Cientistas estabilizam nova fase da matéria com potencial para revolucionar computação quântica

Ilustração editorial sobre Cientistas estabilizam nova fase da matéria com potencial para revolucionar computação quântica. (Ilustração: Cafezinho / Wan 2.6)

Pesquisadores das universidades Brown e de Michigan estabilizaram um estado da matéria até então considerado teórico, abrindo caminho para dispositivos quânticos que operam em temperatura ambiente. O avanço, publicado na revista Science, resolve um enigma científico de décadas e exibe propriedades ópticas com aplicações imediatas em tecnologias de informação.

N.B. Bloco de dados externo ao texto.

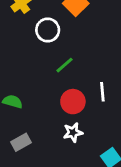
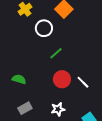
white line: (102, 92) -> (83, 82), moved, turned -40
white star: (73, 132) -> (58, 109), moved

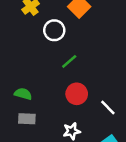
white line: (83, 82) -> (108, 108), moved
gray rectangle: (25, 108) -> (27, 119), moved, turned 32

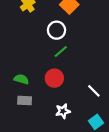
white circle: (54, 30) -> (57, 30), moved
red circle: (77, 94) -> (54, 78), moved

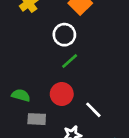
white line: (94, 91) -> (93, 110), moved
gray rectangle: (25, 101) -> (37, 119), moved

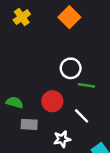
white circle: (64, 35) -> (71, 68), moved
green line: (70, 61) -> (86, 85), moved, turned 49

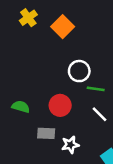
orange square: (69, 17) -> (63, 27), moved
white line: (82, 116) -> (100, 114), moved
gray rectangle: (29, 124) -> (46, 133), moved

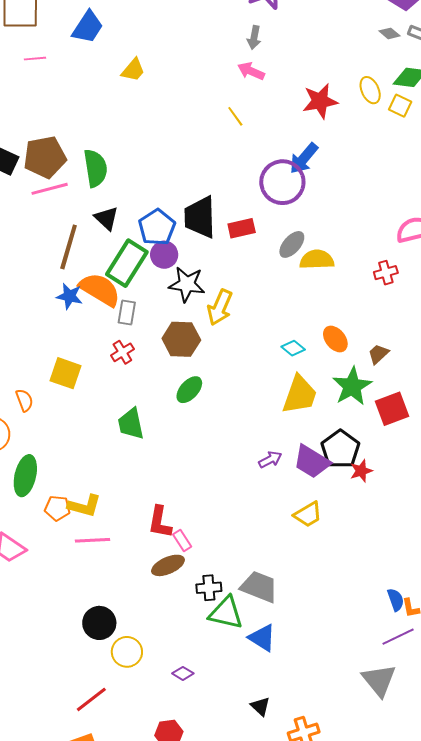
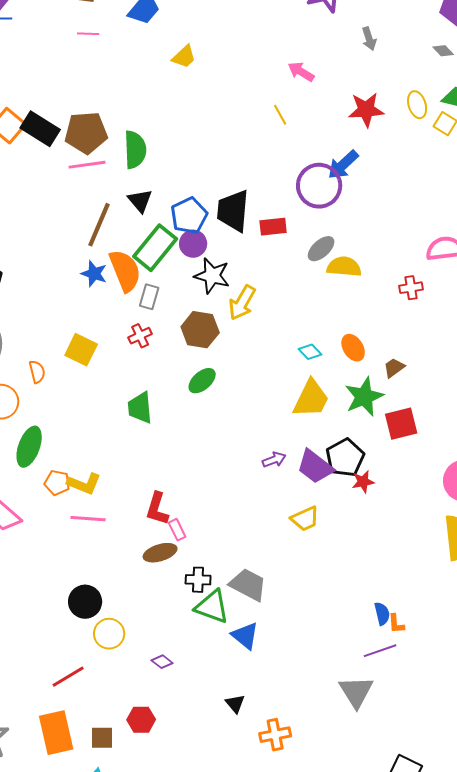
gray arrow: (254, 37) -> (369, 39), moved, turned -35
orange semicircle: (100, 290) -> (125, 271), turned 30

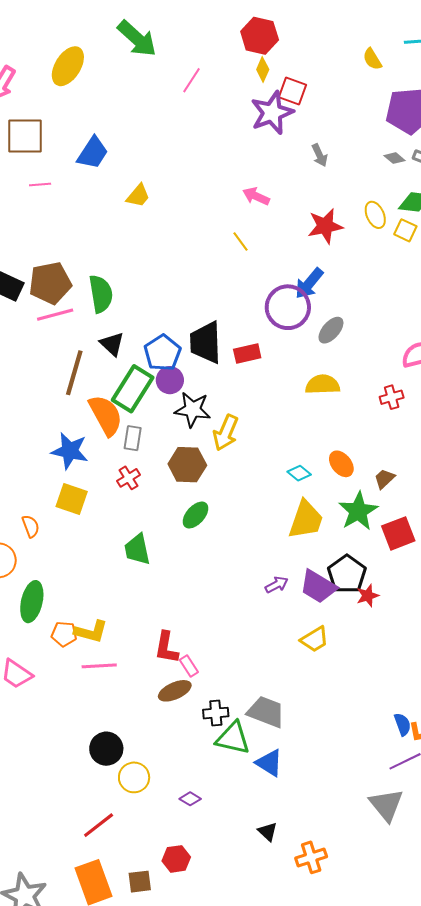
gray ellipse: (321, 249) -> (331, 330), moved
blue star: (94, 274) -> (70, 451), moved, size x1.4

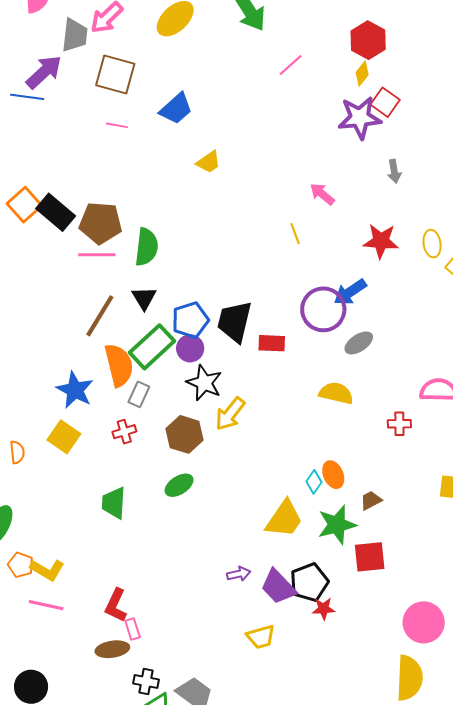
cyan diamond: (299, 473) -> (314, 482), moved, turned 70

Utilizando nanopartículas de prata projetadas como peças de montar em escala nanométrica, a equipe capturou uma fase cristalina intermediária que surge durante a transformação entre duas estruturas atômicas conhecidas nos metais. O professor Ou Chen, da Universidade Brown, comparou o processo à construção com blocos: “Sintetizamos blocos de construção únicos em nanoescala e os empilhamos em estruturas interessantes”.

A fase estabilizada corresponde às previsões do modelo de Nishiyama-Wassermann, que descreve como metais reorganizam seus átomos sob altas temperaturas. Como essas estruturas transitórias são extremamente instáveis, observá-las diretamente sempre foi um desafio para a ciência dos materiais. Tim Moore, da Universidade de Michigan, destacou que “poder observar essas estruturas é um avanço fundamental”.

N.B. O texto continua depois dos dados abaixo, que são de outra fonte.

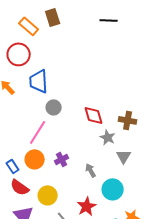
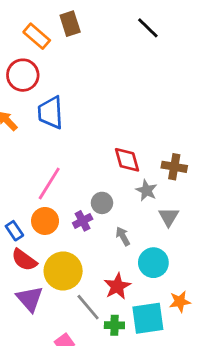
black line: (109, 20) -> (148, 28), turned 42
gray circle: (54, 107) -> (102, 203), moved
yellow circle: (48, 195) -> (63, 271), size x1.4

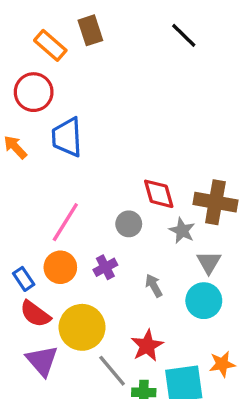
brown cross: (174, 167) -> (215, 202), size x1.4
gray circle: (102, 203) -> (129, 224), moved
cyan circle: (153, 263) -> (204, 301), moved

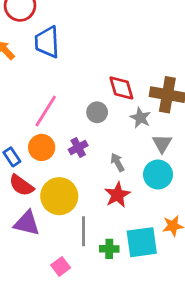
red star: (147, 346) -> (117, 195), moved
purple triangle: (42, 361) -> (27, 223), turned -36
gray line: (112, 371) -> (84, 231), turned 40

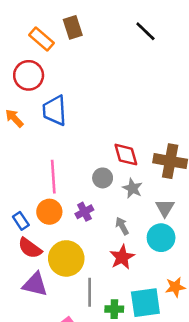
pink line: (46, 111) -> (53, 177), turned -36
gray star: (140, 118) -> (132, 188), moved

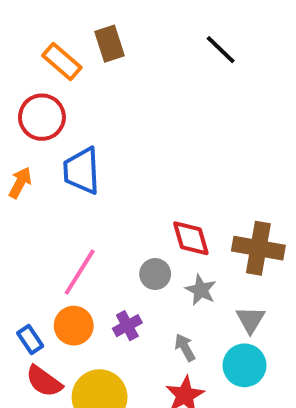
orange arrow: (14, 118) -> (20, 183), turned 72
pink line: (53, 177) -> (80, 272), turned 36

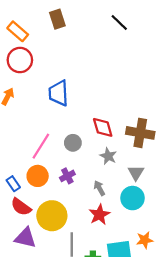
orange rectangle: (62, 62) -> (18, 31), moved
blue trapezoid: (82, 171) -> (59, 93), moved
gray circle: (155, 274) -> (73, 143), moved

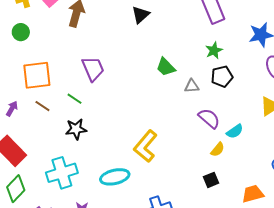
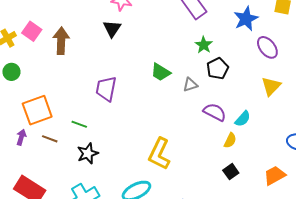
black triangle: (141, 15) -> (112, 29), moved
purple trapezoid: (93, 69) -> (106, 89), moved, turned -132
purple arrow: (12, 109) -> (21, 137), moved

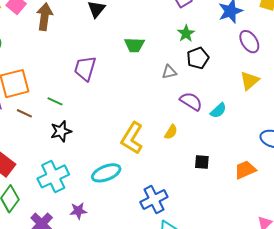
green trapezoid: (161, 72) -> (134, 45), moved, turned -35
yellow semicircle: (230, 140) -> (171, 132), moved
black square: (231, 172) -> (202, 162), turned 35

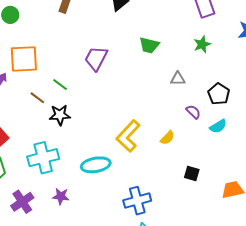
black pentagon: (198, 58) -> (219, 94), moved, turned -30
purple semicircle: (191, 101) -> (193, 112), size x0.7
brown line: (24, 113) -> (37, 98), moved

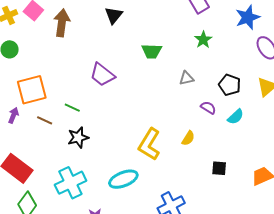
purple trapezoid: (96, 58) -> (102, 75), turned -68
brown line: (37, 98) -> (45, 120), moved

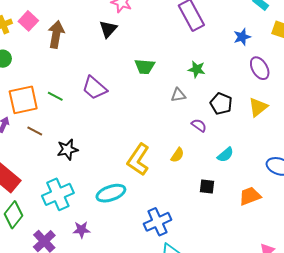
blue star: (248, 17) -> (242, 37), size x0.7
green star: (203, 40) -> (197, 69), moved, turned -30
green line: (72, 108) -> (55, 96), moved
cyan semicircle: (236, 117) -> (225, 155), moved

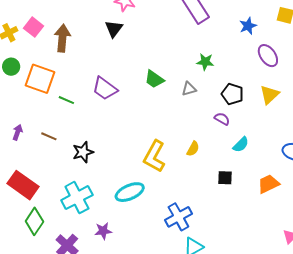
green trapezoid: (145, 67) -> (154, 79), moved, turned 35
orange square: (23, 100) -> (40, 79), moved, turned 36
purple semicircle: (199, 125) -> (222, 119), moved

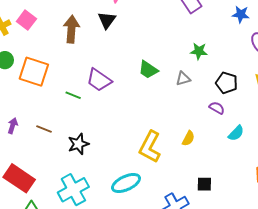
blue star: (248, 26) -> (241, 14), turned 30
brown arrow: (62, 38) -> (71, 29), moved
green line: (66, 100) -> (73, 95), moved
black square: (225, 178) -> (204, 184), moved

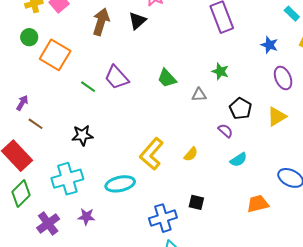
brown line: (44, 129) -> (36, 124), moved

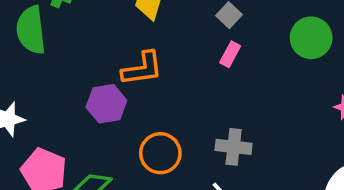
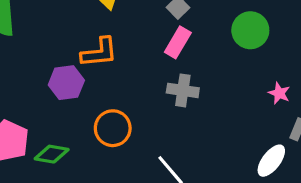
pink rectangle: (230, 54) -> (178, 42), size x1.4
gray cross: (234, 147) -> (183, 90), moved

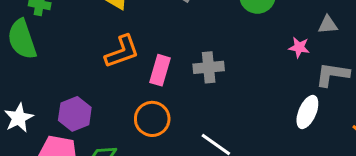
pink rectangle: (178, 42) -> (160, 70), moved
purple hexagon: (66, 83) -> (75, 114), moved

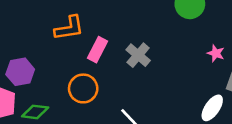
gray cross: (209, 67) -> (138, 55), turned 35

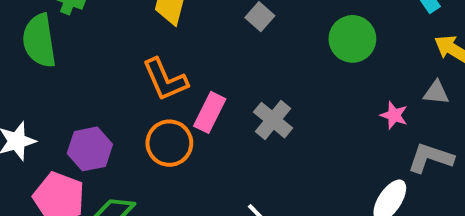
orange L-shape: (69, 28) -> (165, 80), turned 76
orange circle: (83, 88) -> (169, 143), moved

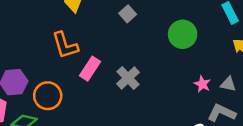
gray triangle: (436, 93) -> (228, 84), moved
orange circle: (169, 143) -> (48, 96), moved

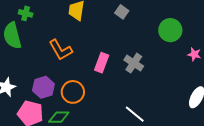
green circle: (183, 34) -> (170, 30), moved
orange L-shape: (65, 45) -> (61, 50), moved

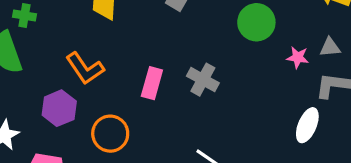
purple hexagon: (43, 87) -> (59, 108), moved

Para construir o material, os pesquisadores sintetizaram nanopartículas de prata com formato de octaedros truncados, variando o grau de arredondamento durante o aquecimento. Em seguida, revestiram as nanopartículas com cadeias moleculares que funcionam como conectores flexíveis, permitindo que se organizassem em super-redes ordenadas chamadas supercristais.

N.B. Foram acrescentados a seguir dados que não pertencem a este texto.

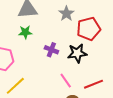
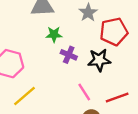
green star: (25, 32) -> (54, 34), moved

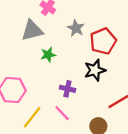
purple cross: (69, 55) -> (67, 89), moved
pink line: (84, 92) -> (62, 113), moved

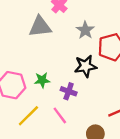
green star: (48, 55) -> (42, 80), moved
black star: (95, 70) -> (85, 66), moved

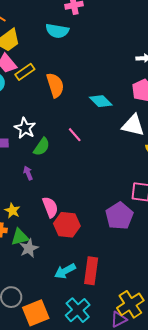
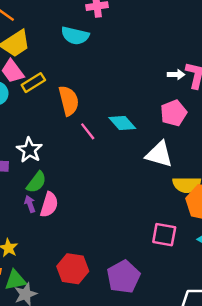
pink line: (75, 135) -> (88, 131), moved
green semicircle: (42, 147) -> (36, 182), moved
pink semicircle: (50, 207) -> (49, 205), moved, turned 35
purple pentagon: (119, 216) -> (123, 277), moved

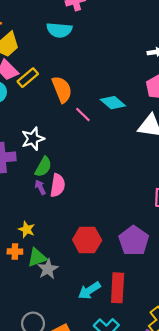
white star: (29, 150) -> (33, 139), turned 30

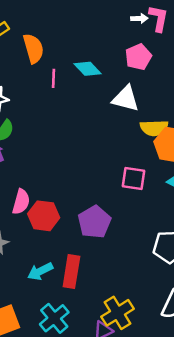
pink line: (83, 115) -> (53, 78), turned 42
pink semicircle: (58, 185) -> (21, 202), moved

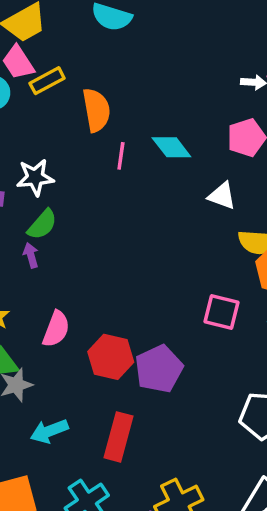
white triangle: (126, 99) -> (222, 196), size x0.7
red hexagon: (44, 216) -> (111, 357), moved
cyan arrow: (40, 271) -> (49, 431), moved

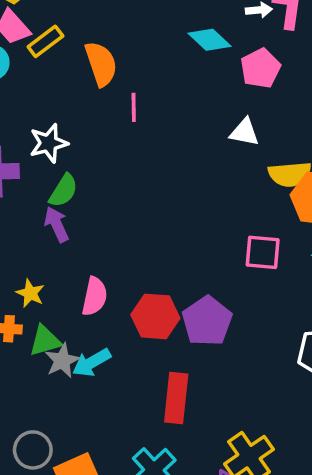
cyan diamond: (171, 147) -> (210, 40), moved
purple arrow: (31, 255) -> (57, 224), size x1.4
cyan arrow: (49, 431) -> (92, 363), moved

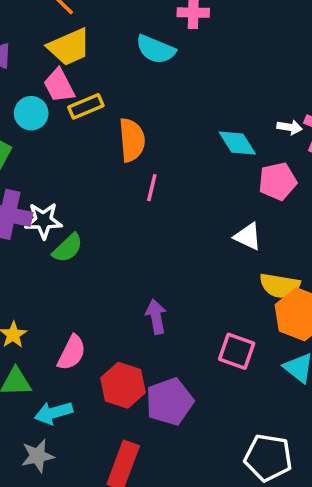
white star: (49, 143) -> (43, 221), moved
purple arrow: (57, 224) -> (156, 317), moved
gray star: (62, 361) -> (38, 456), moved

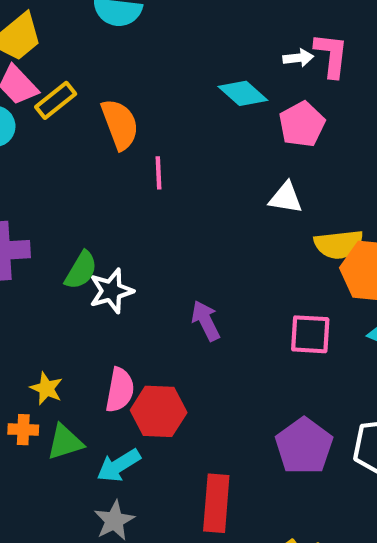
white star: (43, 221) -> (111, 291), moved
red hexagon: (123, 385) -> (159, 411), moved
purple pentagon: (169, 402) -> (304, 446), moved

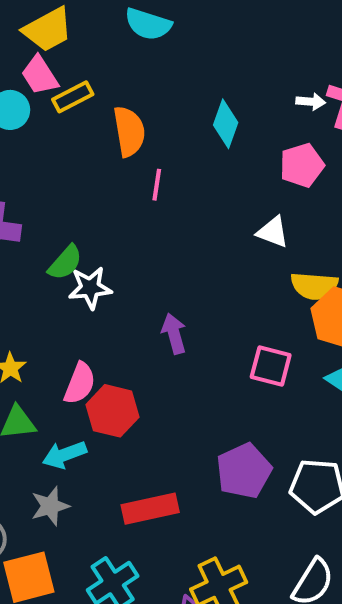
cyan diamond: (243, 93) -> (226, 124), moved, turned 57
red rectangle: (216, 503) -> (150, 509), turned 62

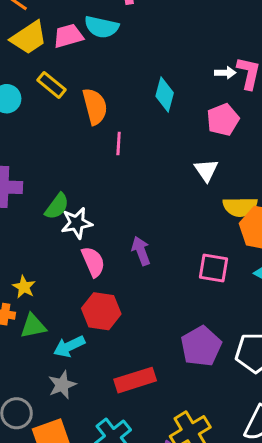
pink trapezoid: (40, 75) -> (68, 36), moved, turned 112
yellow rectangle: (73, 97) -> (51, 85), turned 72
white triangle: (273, 232) -> (206, 170), turned 40
pink semicircle: (80, 383) -> (93, 262), moved, turned -40

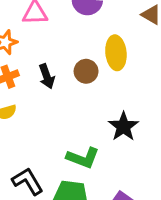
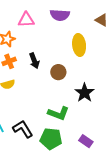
brown circle: (86, 71) -> (58, 72), moved

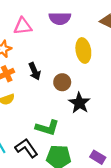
black star: (85, 93) -> (79, 103), moved
green L-shape: (58, 113) -> (47, 128), moved

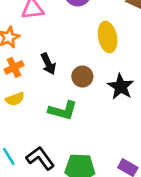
black star: (79, 103) -> (121, 87), moved
green L-shape: (47, 128) -> (63, 111), moved

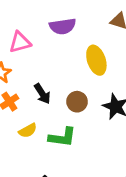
yellow semicircle: (15, 99) -> (28, 131), moved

Simulações computacionais confirmaram que os revestimentos moleculares foram decisivos para travar os arranjos atômicos na configuração desejada. Moore explicou que as cadeias moleculares permitem às nanopartículas liberdade para se ajustar enquanto permanecem encaixadas entre si.

O resultado mais surpreendente ocorreu quando as super-redes de prata foram expostas à luz, exibindo acoplamento forte entre luz e matéria. Nesse regime, os elétrons das nanopartículas oscilam em sincronia com as ondas luminosas e se tornam quantum-mecanicamente entrelaçados, efeito que normalmente exige temperaturas próximas ao zero absoluto.

O novo material exibe esse comportamento à temperatura ambiente, eliminando uma das principais barreiras para o desenvolvimento de tecnologias quânticas práticas. Segundo reportagem do ScienceDaily, o entrelaçamento quântico em condições ambientes pode viabilizar componentes para computação quântica e sensores de alta precisão.

Chen resumiu a descoberta afirmando que “sempre que se identifica uma nova fase da matéria, novas aplicações surgirão”. A pesquisa foi financiada por subsídios da Fundação Nacional de Ciência e do Departamento de Energia dos Estados Unidos, demonstrando o potencial da estratégia de projetar materiais de baixo para cima.